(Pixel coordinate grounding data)

▬▬▬▬▬▬▬▬▬▬

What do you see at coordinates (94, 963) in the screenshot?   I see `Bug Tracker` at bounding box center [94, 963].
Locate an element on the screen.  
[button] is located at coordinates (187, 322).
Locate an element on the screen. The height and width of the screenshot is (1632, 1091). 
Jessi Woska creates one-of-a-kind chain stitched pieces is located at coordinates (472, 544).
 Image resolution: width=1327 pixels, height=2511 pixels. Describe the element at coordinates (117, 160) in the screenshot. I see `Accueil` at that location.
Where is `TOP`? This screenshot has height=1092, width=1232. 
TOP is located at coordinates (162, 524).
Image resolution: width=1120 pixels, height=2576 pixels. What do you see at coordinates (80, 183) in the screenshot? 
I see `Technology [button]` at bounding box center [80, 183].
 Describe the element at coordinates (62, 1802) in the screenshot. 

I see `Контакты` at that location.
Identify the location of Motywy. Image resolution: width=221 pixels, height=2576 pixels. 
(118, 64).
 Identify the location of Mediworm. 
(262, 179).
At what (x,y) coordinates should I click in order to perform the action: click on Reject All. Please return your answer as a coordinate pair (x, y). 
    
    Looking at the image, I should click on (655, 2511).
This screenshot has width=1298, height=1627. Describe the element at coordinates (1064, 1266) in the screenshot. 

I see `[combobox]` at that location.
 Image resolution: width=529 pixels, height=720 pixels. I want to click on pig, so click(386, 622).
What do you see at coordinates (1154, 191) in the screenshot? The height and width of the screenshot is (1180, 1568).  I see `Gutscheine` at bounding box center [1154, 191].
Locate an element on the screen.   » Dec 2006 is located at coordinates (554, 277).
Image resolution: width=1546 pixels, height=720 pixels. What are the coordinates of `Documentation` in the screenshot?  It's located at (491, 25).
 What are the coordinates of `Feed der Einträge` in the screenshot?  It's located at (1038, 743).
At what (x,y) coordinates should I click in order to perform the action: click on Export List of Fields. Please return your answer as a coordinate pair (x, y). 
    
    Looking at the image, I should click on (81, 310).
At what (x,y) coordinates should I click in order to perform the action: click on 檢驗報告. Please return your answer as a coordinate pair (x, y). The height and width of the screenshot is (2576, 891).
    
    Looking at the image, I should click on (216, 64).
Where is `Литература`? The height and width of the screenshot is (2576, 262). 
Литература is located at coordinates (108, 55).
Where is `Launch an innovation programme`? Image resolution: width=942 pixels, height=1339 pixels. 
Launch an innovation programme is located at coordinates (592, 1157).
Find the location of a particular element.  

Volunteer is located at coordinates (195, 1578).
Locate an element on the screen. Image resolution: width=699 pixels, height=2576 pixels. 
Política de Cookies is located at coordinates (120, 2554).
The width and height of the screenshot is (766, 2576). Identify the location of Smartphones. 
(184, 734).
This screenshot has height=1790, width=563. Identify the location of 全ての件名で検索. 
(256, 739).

▬▬▬▬▬▬▬▬▬▬

Could you set down each entry above word for word?

What do you see at coordinates (94, 963) in the screenshot?   I see `Bug Tracker` at bounding box center [94, 963].
Locate an element on the screen.  
[button] is located at coordinates (187, 322).
Locate an element on the screen. The height and width of the screenshot is (1632, 1091). 
Jessi Woska creates one-of-a-kind chain stitched pieces is located at coordinates (472, 544).
 Image resolution: width=1327 pixels, height=2511 pixels. Describe the element at coordinates (117, 160) in the screenshot. I see `Accueil` at that location.
Where is `TOP`? This screenshot has height=1092, width=1232. 
TOP is located at coordinates (162, 524).
Image resolution: width=1120 pixels, height=2576 pixels. What do you see at coordinates (80, 183) in the screenshot? 
I see `Technology [button]` at bounding box center [80, 183].
 Describe the element at coordinates (62, 1802) in the screenshot. 

I see `Контакты` at that location.
Identify the location of Motywy. Image resolution: width=221 pixels, height=2576 pixels. 
(118, 64).
 Identify the location of Mediworm. 
(262, 179).
At what (x,y) coordinates should I click in order to perform the action: click on Reject All. Please return your answer as a coordinate pair (x, y). 
    
    Looking at the image, I should click on (655, 2511).
This screenshot has width=1298, height=1627. Describe the element at coordinates (1064, 1266) in the screenshot. 

I see `[combobox]` at that location.
 Image resolution: width=529 pixels, height=720 pixels. I want to click on pig, so click(386, 622).
What do you see at coordinates (1154, 191) in the screenshot? The height and width of the screenshot is (1180, 1568).  I see `Gutscheine` at bounding box center [1154, 191].
Locate an element on the screen.   » Dec 2006 is located at coordinates (554, 277).
Image resolution: width=1546 pixels, height=720 pixels. What are the coordinates of `Documentation` in the screenshot?  It's located at (491, 25).
 What are the coordinates of `Feed der Einträge` in the screenshot?  It's located at (1038, 743).
At what (x,y) coordinates should I click in order to perform the action: click on Export List of Fields. Please return your answer as a coordinate pair (x, y). 
    
    Looking at the image, I should click on (81, 310).
At what (x,y) coordinates should I click in order to perform the action: click on 檢驗報告. Please return your answer as a coordinate pair (x, y). The height and width of the screenshot is (2576, 891).
    
    Looking at the image, I should click on (216, 64).
Where is `Литература`? The height and width of the screenshot is (2576, 262). 
Литература is located at coordinates (108, 55).
Where is `Launch an innovation programme`? Image resolution: width=942 pixels, height=1339 pixels. 
Launch an innovation programme is located at coordinates (592, 1157).
Find the location of a particular element.  

Volunteer is located at coordinates (195, 1578).
Locate an element on the screen. Image resolution: width=699 pixels, height=2576 pixels. 
Política de Cookies is located at coordinates (120, 2554).
The width and height of the screenshot is (766, 2576). Identify the location of Smartphones. 
(184, 734).
This screenshot has height=1790, width=563. Identify the location of 全ての件名で検索. 
(256, 739).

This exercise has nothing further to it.